Veranstaltungshinweis: Geschichte am Kamin am 1. Dezember 2021

Herzliche Einladung zum Vortrag "1946: Die Deutschen und Nordrhein-Westfalen. Neue Erkenntnisse und Fragestellungen zur Vor- und Gründungsgeschichte des Landes Nordrhein-Westfalen" im Rahmen der Veranstaltungsreihe "Marksteine deutscher Geschichte aus rheinischer Perspektive"

in Kooperation mit der Volkshochschule Leverkusen

Referent: Dr. Guido Hitze

Mittwoch, 1. Dezember 202118:30 UhrAgamsaal, Forum Leverkusen, Am Büchelter Hof 9, 51373 Leverkusen-Wiesdorf (in der Reihe „Geschichte am Kamin") 

Übertragung auch via Zoom (Meeting-ID: 876 0902 2860; Kenncode: 287649) oder auf Facebook

Aufgrund der gültigen Covid19-Hygienerichtlinien ist die verbindliche Anmeldung hier oder telefonisch unter 02171-47843 zwingend notwendig!

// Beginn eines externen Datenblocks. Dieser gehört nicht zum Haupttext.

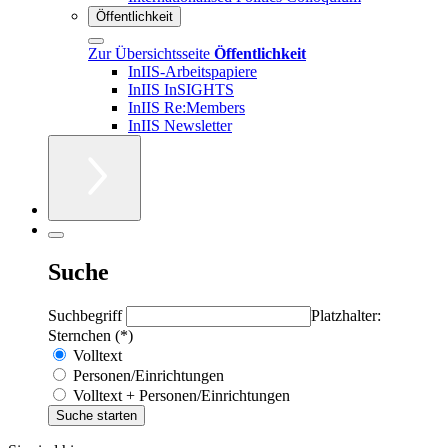
Öffentlichkeit
Zur Übersichtsseite
Öffentlichkeit
InIIS-Arbeitspapiere
InIIS InSIGHTS
InIIS Re:Members
InIIS Newsletter
Suche
Suchbegriff
Platzhalter:
Sternchen (*)
Volltext
Personen/Einrichtungen
Volltext + Personen/Einrichtungen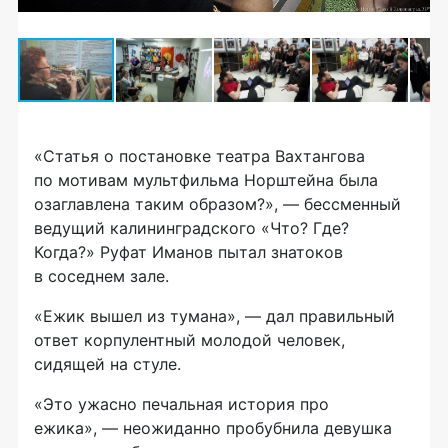
«Статья о постановке театра Вахтангова
по мотивам мультфильма Норштейна была
озаглавлена таким образом?», — бессменный
ведущий калининградского «Что? Где?
Когда?» Руфат Иманов пытал знатоков
в соседнем зале.
«Ежик вышел из тумана», — дал правильный
ответ корпулентный молодой человек,
сидящей на стуле.
«Это ужасно печальная история про
ежика», — неожиданно пробубнила девушка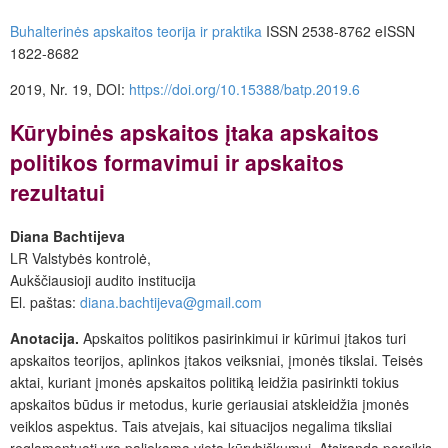
Buhalterinės apskaitos teorija ir praktika
ISSN 2538-8762 eISSN
1822-8682
2019, Nr. 19, DOI:
https://doi.org/10.15388/batp.2019.6
Kūrybinės apskaitos įtaka apskaitos
politikos formavimui ir apskaitos
rezultatui
Diana Bachtijeva
LR Valstybės kontrolė,
Aukščiausioji audito institucija
El. paštas:
diana.bachtijeva@gmail.com
Anotacija.
Apskaitos politikos pasirinkimui ir kūrimui įtakos turi
apskaitos teorijos, aplinkos įtakos veiksniai, įmonės tikslai. Teisės
aktai, kuriant įmonės apskaitos politiką leidžia pasirinkti tokius
apskaitos būdus ir metodus, kurie geriausiai atskleidžia įmonės
veiklos aspektus. Tais atvejais, kai situacijos negalima tiksliai
reglamentuoti yra paliekama vieta kūrybiškumui. Atsiranda poreikis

In Bezug auf die Gründungsphase Nordrhein-Westfalens schien deren Geschichte lange Zeit so gut wie auserzählt. Nordrhein-Westfalen war, so der wissenschaftliche Konsens, eines der 1946 oder später entstandenen typischen „Bindestrich-Länder“, ein Produkt der unmittelbaren Nachkriegszeit, ohne eigene Vorgeschichte und Traditionen, ein von der britischen Besatzungsmacht aus vor allem außenpolitischen und ökonomischen Motiven geradezu willkürlich zusammengesetztes Konglomerat aus den nördlichen Resten der alten Rheinprovinz und der ehemaligen preußischen Provinz Westfalen, 1947 ergänzt durch das vormals selbständige Land Lippe-Detmold. Der Gründungsakt vom August 1946, die „Operation Marriage“, wurde zum Sinnbild einer administrativen Maßnahme der Briten, die Rheinländern und Westfalen verkündet wurde, ohne sie zu fragen, und die beide schließlich gegen ihren Willen in einem neuen, gemeinsamen Land zwangsvereinte.
Jüngste Forschungsergebnisse lassen an diesem Mythos begründete Zweifel aufkommen. Berücksichtigt man die vielfältigen Pläne und Vorstellungen aus der Zeit der intensiven Reichsreformdebatte der Weimarer Republik und die Initiativen der Ruhrindustrie zur Schaffung einer Wirtschaftsprovinz „Rheinland-Westfalen“ ohne den südlichen Teil der damaligen Rheinprovinz unmittelbar nach dem Ersten Weltkrieg, erscheint es zumindest nicht vermessen, die vorgeblich so „künstlich“ und von außen aufgezwungene Existenz Nordrhein-Westfalens als eine verspätete Realisierung im Wesentlichen älterer deutscher Ideen und Konzepte neu zu deuten.